### SOURCE MATERIAL

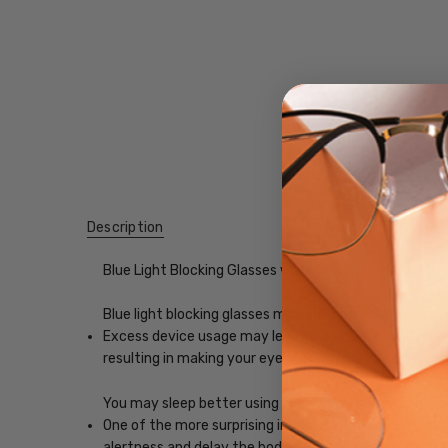
Description
Blue Light Blocking Glasses with Custom Lenses of y
Blue light blocking glasses may ease digital eye strain
Excess device usage may lead to computer vision synd
resulting in making your eyes feel less tired and imp
You may sleep better using blue-light blocking glasse
One of the more surprising impacts of exposure to scr
alertness and delay the body's release of melatonin, w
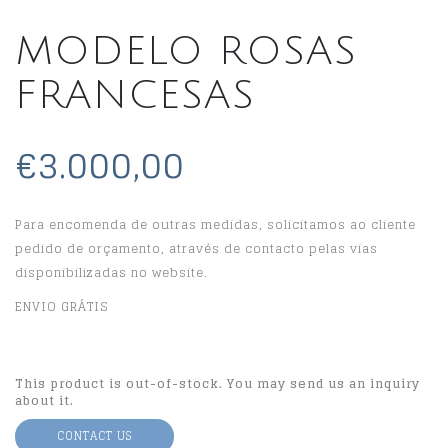
MODELO ROSAS
FRANCESAS
€3.000,00
Para encomenda de outras medidas, solicitamos ao cliente
pedido de orçamento, através de contacto pelas vias
disponibilizadas no website.
ENVIO GRÁTIS
This product is out-of-stock. You may send us an inquiry
about it.
CONTACT US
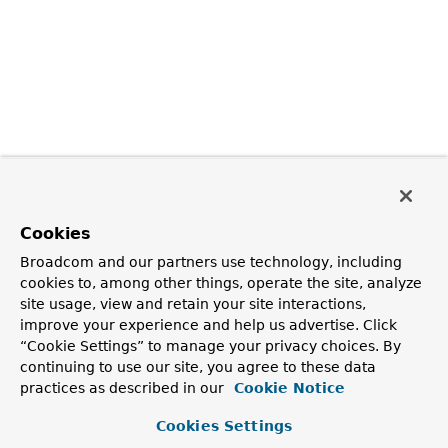
Cookies
Broadcom and our partners use technology, including
cookies to, among other things, operate the site, analyze
site usage, view and retain your site interactions,
improve your experience and help us advertise. Click
“Cookie Settings” to manage your privacy choices. By
continuing to use our site, you agree to these data
practices as described in our
Cookie Notice
Cookies Settings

### WORK REQUEST
Could you give back the full listing word for word, leaving out the images?

### WRITTEN REPLY
Description
Blue Light Blocking Glasses with Custom Lenses of y
Blue light blocking glasses may ease digital eye strain
Excess device usage may lead to computer vision synd
resulting in making your eyes feel less tired and imp
You may sleep better using blue-light blocking glasse
One of the more surprising impacts of exposure to scr
alertness and delay the body's release of melatonin, w
MODELO ROSAS
FRANCESAS
€3.000,00
Para encomenda de outras medidas, solicitamos ao cliente
pedido de orçamento, através de contacto pelas vias
disponibilizadas no website.
ENVIO GRÁTIS
This product is out-of-stock. You may send us an inquiry
about it.
CONTACT US
Cookies
Broadcom and our partners use technology, including
cookies to, among other things, operate the site, analyze
site usage, view and retain your site interactions,
improve your experience and help us advertise. Click
“Cookie Settings” to manage your privacy choices. By
continuing to use our site, you agree to these data
practices as described in our
Cookie Notice
Cookies Settings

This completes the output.